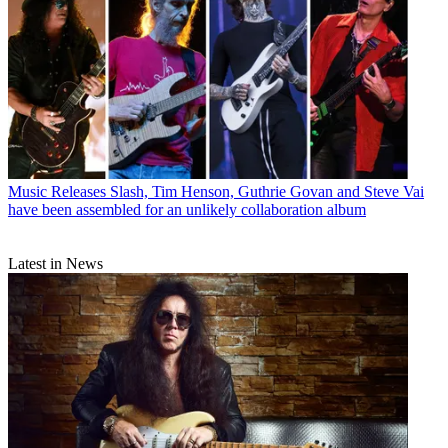
Music Releases
Slash, Tim Henson, Guthrie Govan and Steve Vai
have been assembled for an unlikely collaboration album
Latest in News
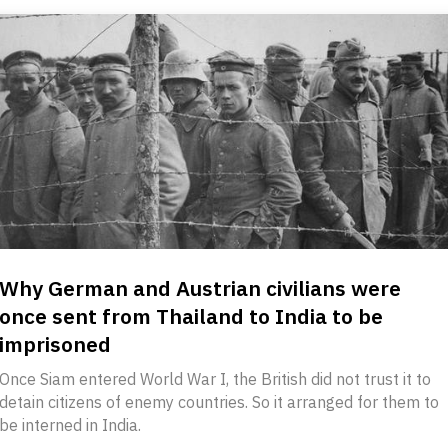
Why German and Austrian civilians were
once sent from Thailand to India to be
imprisoned
Once Siam entered World War I, the British did not trust it to
detain citizens of enemy countries. So it arranged for them to
be interned in India.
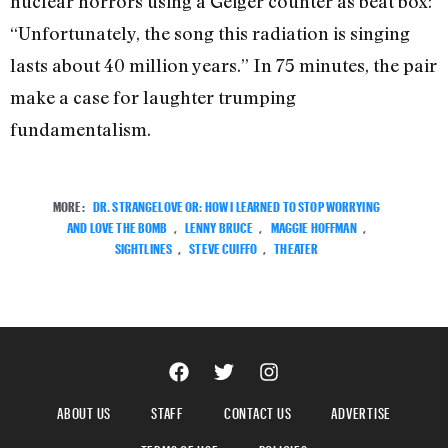
nuclear horrors using a Geiger counter as beat box:
“Unfortunately, the song this radiation is singing
lasts about 40 million years.” In 75 minutes, the pair
make a case for laughter trumping
fundamentalism.
MORE:
DR. STRANGELOVE OR: HOW I LEARNED TO STOP WORRYING
AND LOVE THE BOMB
,
LENNY BRUCE
,
MAGGIE HOFFMAN
,
SIGHTLINES
,
STEVE CUIFFO
,
THEATER
ABOUT US
STAFF
CONTACT US
ADVERTISE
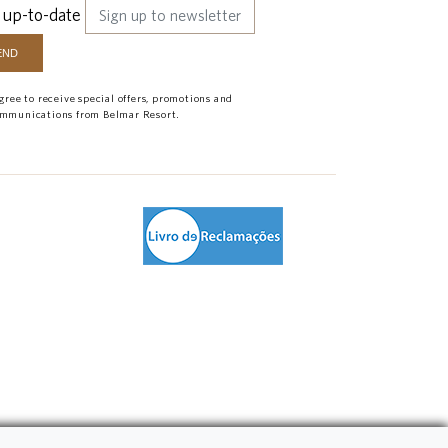
 up-to-date
agree to receive special offers, promotions and
mmunications from Belmar Resort.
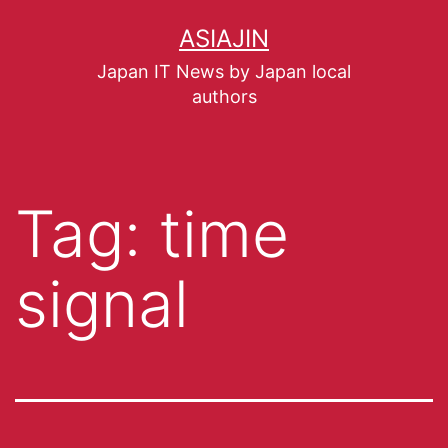
ASIAJIN
Japan IT News by Japan local
authors
Tag:
time
signal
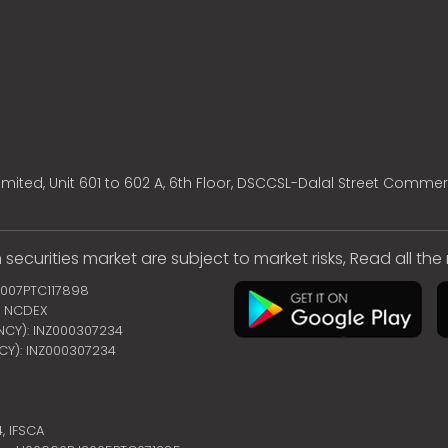
mited, Unit 601 to 602 A, 6th Floor, DSCCSL-Dalal Street Commer
 securities market are subject to market risks, Read all th
2007PTC117898
 | NCDEX
ENCY): INZ000307234
NCY): INZ000307234
4,
IFSCA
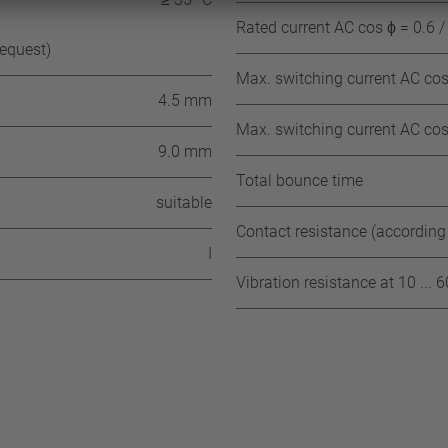
Rated current AC cos ϕ = 0.6 /
request)
Max. switching current AC cos 
4.5 mm
Max. switching current AC cos 
9.0 mm
Total bounce time
suitable
Contact resistance (according
I
Vibration resistance at 10 ... 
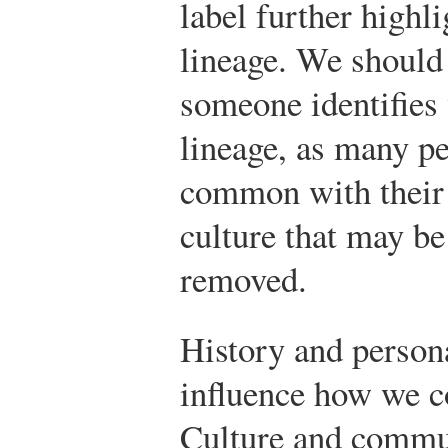
label further highli
lineage. We should
someone identifies 
lineage, as many p
common with their
culture that may b
removed.
History and persona
influence how we c
Culture and commu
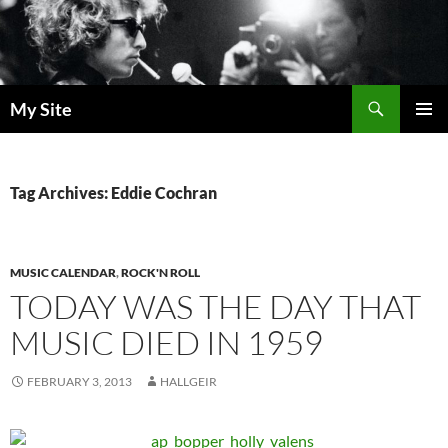
Skip
to
content
Search
My Site
PRIMAR
MENU
Tag Archives: Eddie Cochran
MUSIC CALENDAR
,
ROCK'N ROLL
TODAY WAS THE DAY THAT
MUSIC DIED IN 1959
FEBRUARY 3, 2013
HALLGEIR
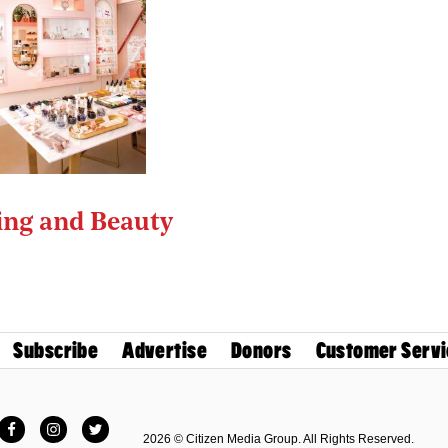
ng and Beauty
Subscribe
Advertise
Donors
Customer Servi
Facebook
Instagram
Twitter
2026 © Citizen Media Group. All Rights Reserved.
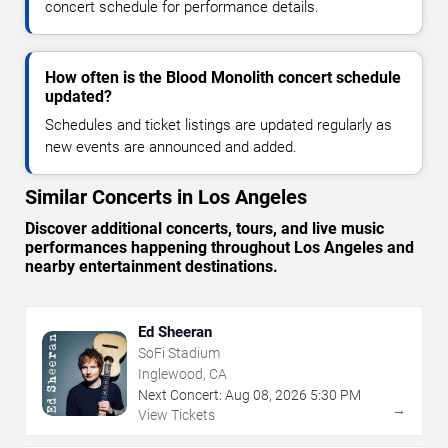
concert schedule for performance details.
How often is the Blood Monolith concert schedule
updated?
Schedules and ticket listings are updated regularly as
new events are announced and added.
Similar Concerts in Los Angeles
Discover additional concerts, tours, and live music
performances happening throughout Los Angeles and
nearby entertainment destinations.
Ed Sheeran
SoFi Stadium
Inglewood, CA
Next Concert:
Aug
08
,
2026
5:30 PM
→
View Tickets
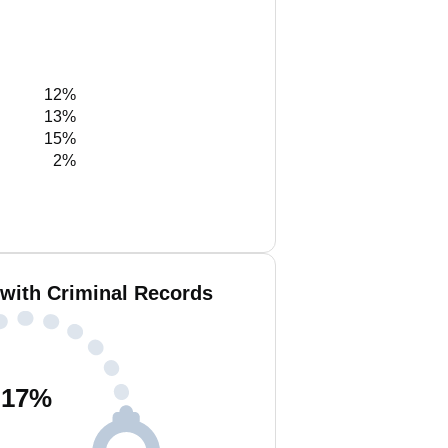
12%
13%
15%
2%
 with Criminal Records
17
%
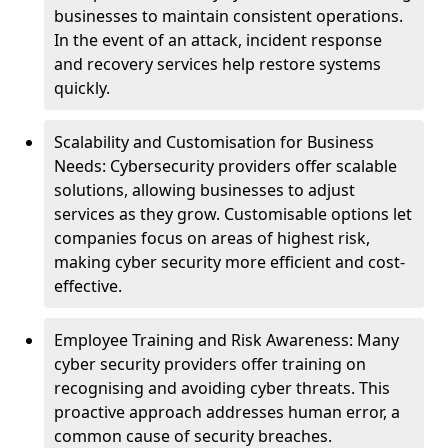
businesses to maintain consistent operations.
In the event of an attack, incident response
and recovery services help restore systems
quickly.
Scalability and Customisation for Business
Needs: Cybersecurity providers offer scalable
solutions, allowing businesses to adjust
services as they grow. Customisable options let
companies focus on areas of highest risk,
making cyber security more efficient and cost-
effective.
Employee Training and Risk Awareness: Many
cyber security providers offer training on
recognising and avoiding cyber threats. This
proactive approach addresses human error, a
common cause of security breaches.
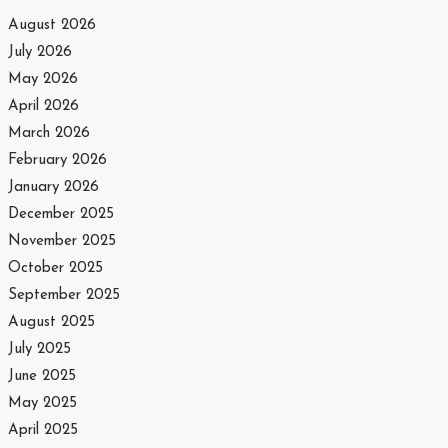
August 2026
July 2026
May 2026
April 2026
March 2026
February 2026
January 2026
December 2025
November 2025
October 2025
September 2025
August 2025
July 2025
June 2025
May 2025
April 2025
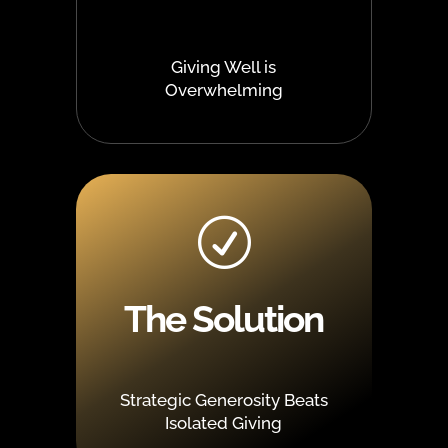
Giving Well is
Overwhelming
R
The Solution
Strategic Generosity Beats
Isolated Giving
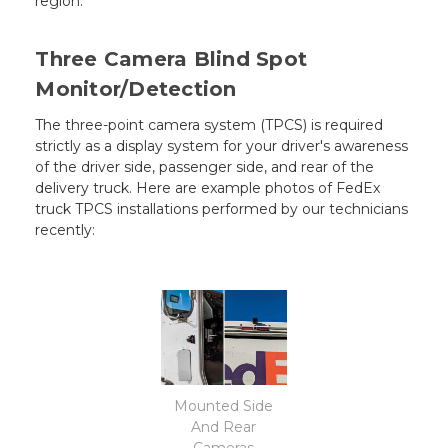
region.
Three Camera Blind Spot
Monitor/Detection
The three-point camera system (TPCS) is required
strictly as a display system for your driver's awareness
of the driver side, passenger side, and rear of the
delivery truck. Here are example photos of FedEx
truck TPCS installations performed by our technicians
recently:
Mounted Side
And Rear
Cameras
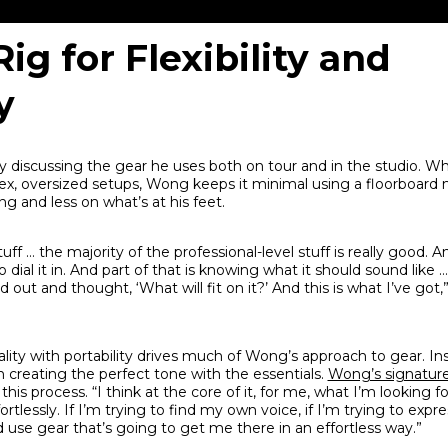
Rig for Flexibility and
y
y discussing the gear he uses both on tour and in the studio. W
ex, oversized setups, Wong keeps it minimal using a floorboard 
g and less on what’s at his feet.
ff … the majority of the professional-level stuff is really good. 
ial it in. And part of that is knowing what it should sound like … I
d out and thought, ‘What will fit on it?’ And this is what I’ve got,
ality with portability drives much of Wong’s approach to gear. In
n creating the perfect tone with the essentials.
Wong’s signatur
 this process. “I think at the core of it, for me, what I’m looking f
tlessly. If I’m trying to find my own voice, if I’m trying to expres
use gear that’s going to get me there in an effortless way.”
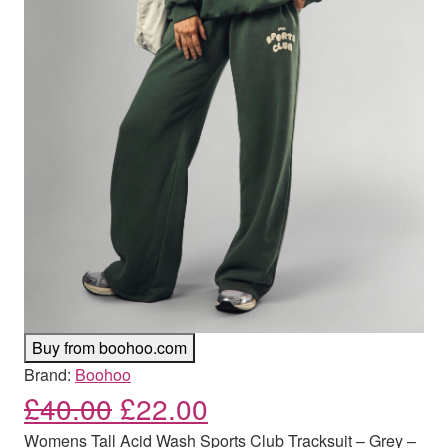
Buy from boohoo.com
Brand:
Boohoo
Original price was: £40.00
Current price is: £
£
40.00
£
22.00
Womens Tall Acid Wash Sports Club Tracksuit – Grey –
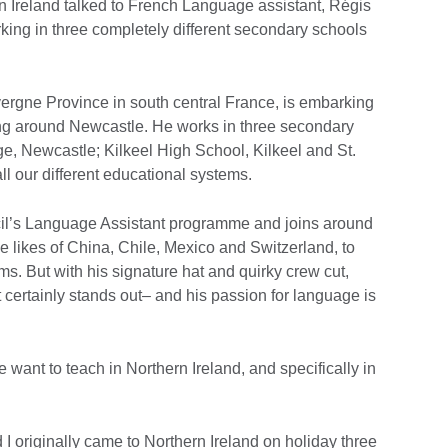
rn Ireland talked to French Language assistant, Régis
king in three completely different secondary schools
vergne Province in south central France, is embarking
ing around Newcastle. He works in three secondary
, Newcastle; Kilkeel High School, Kilkeel and St.
l our different educational systems.
cil’s Language Assistant programme and joins around
e likes of China, Chile, Mexico and Switzerland, to
ms. But with his signature hat and quirky crew cut,
 certainly stands out– and his passion for language is
ant to teach in Northern Ireland, and specifically in
 I originally came to Northern Ireland on holiday three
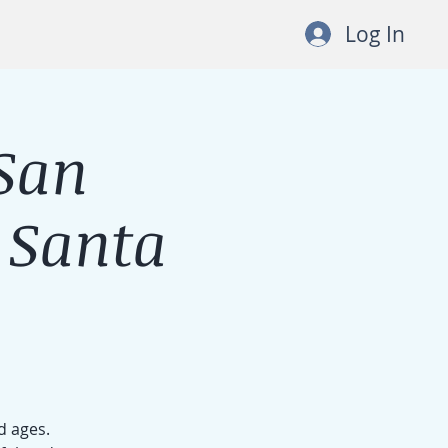
Log In
San
 Santa
d ages.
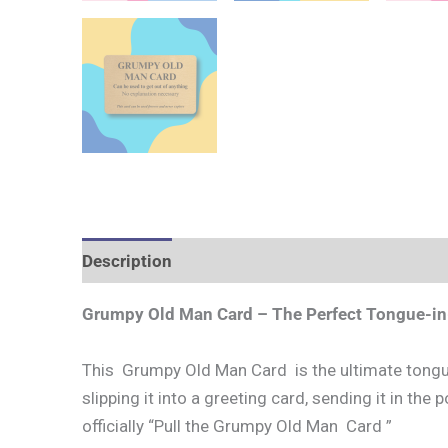
Description
Grumpy Old Man Card – The Perfect Tongue-in
This Grumpy Old Man Card is the ultimate tongue‑
slipping it into a greeting card, sending it in the 
officially “Pull the Grumpy Old Man Card ”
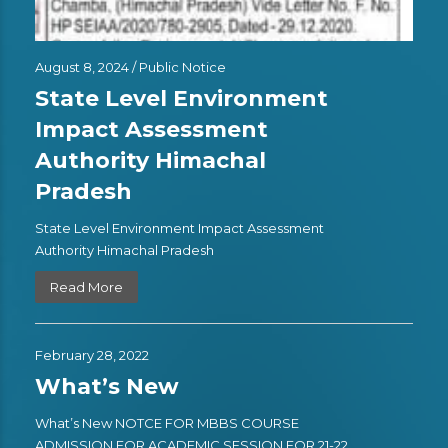
August 8, 2024 /
Public Notice
State Level Environment
Impact Assessment
Authority Himachal
Pradesh
State Level Environment Impact Assessment
Authority Himachal Pradesh
Read More
February 28, 2022
What’s New
What’s New NOTCE FOR MBBS COURSE
ADMISSION FOR ACADEMIC SESSION FOR 21-22 ,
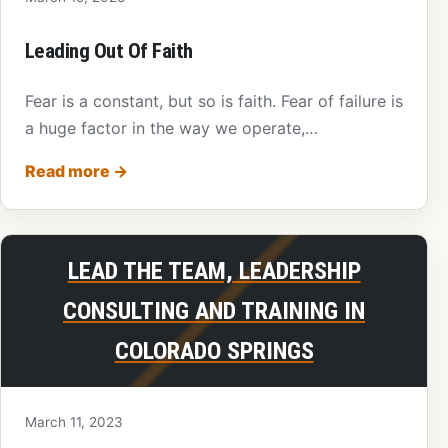
Leading Out Of Faith
Fear is a constant, but so is faith. Fear of failure is
a huge factor in the way we operate,…
Read more
→
LEAD THE TEAM, LEADERSHIP
CONSULTING AND TRAINING IN
COLORADO SPRINGS
March 11, 2023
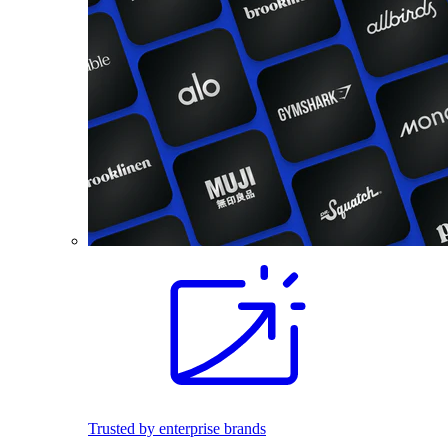
Trusted by enterprise brands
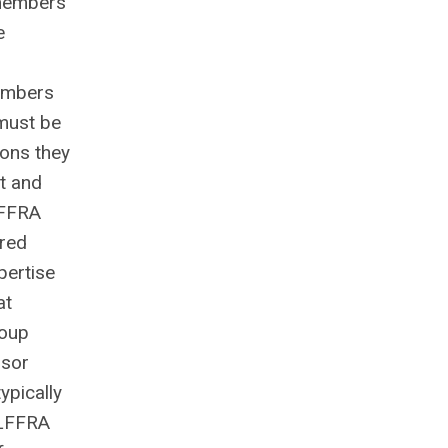
 members
e
embers
 must be
ions they
nt and
TLFFRA
ired
pertise
at
roup
nsor
ypically
TLFFRA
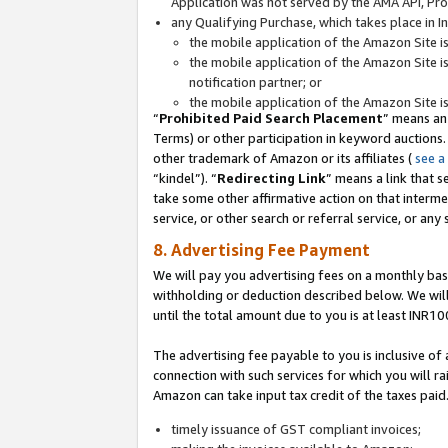
Application was not served by the AMA API, Prod
any Qualifying Purchase, which takes place in I
the mobile application of the Amazon Site i
the mobile application of the Amazon Site i
notification partner; or
the mobile application of the Amazon Site i
“
Prohibited Paid Search Placement
” means an
Terms) or other participation in keyword auctions.
other trademark of Amazon or its affiliates (
see a
“kindel”). “
Redirecting Link
” means a link that s
take some other affirmative action on that interme
service, or other search or referral service, or any 
8. Advertising Fee Payment
We will pay you advertising fees on a monthly bas
withholding or deduction described below. We wil
until the total amount due to you is at least INR10
The advertising fee payable to you is inclusive of 
connection with such services for which you will rai
Amazon can take input tax credit of the taxes paid
timely issuance of GST compliant invoices;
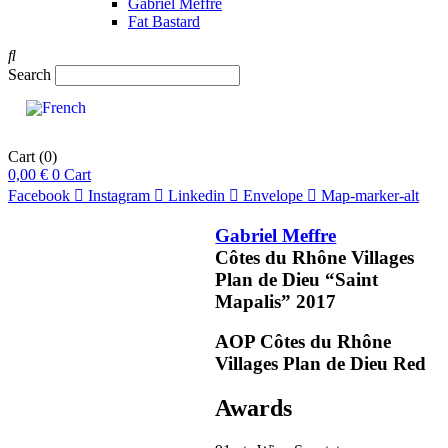
Gabriel Meffre
Fat Bastard
Search
Cart
(0)
0,00
€
0
Cart
Facebook
Instagram
Linkedin
Envelope
Map-marker-alt
Gabriel Meffre
Côtes du Rhône Villages
Plan de Dieu “Saint
Mapalis”
2017
pts
91
AOP Côtes du Rhône
Villages Plan de Dieu
Red
OR
COMMENDED
Awards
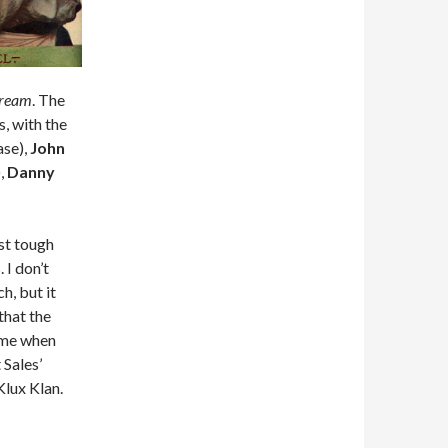
Dream
. The
s, with the
ase),
John
,
Danny
ast tough
 I don’t
h, but it
 that the
time when
 Sales’
Klux Klan.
--
*GOAL OF THE EXERCISE*
Scan the records above for the word "Himachal" and return every line where it occurs.

*ANSWER TO THIS EXERCISE*
Authority Himachal
Authority Himachal Pradesh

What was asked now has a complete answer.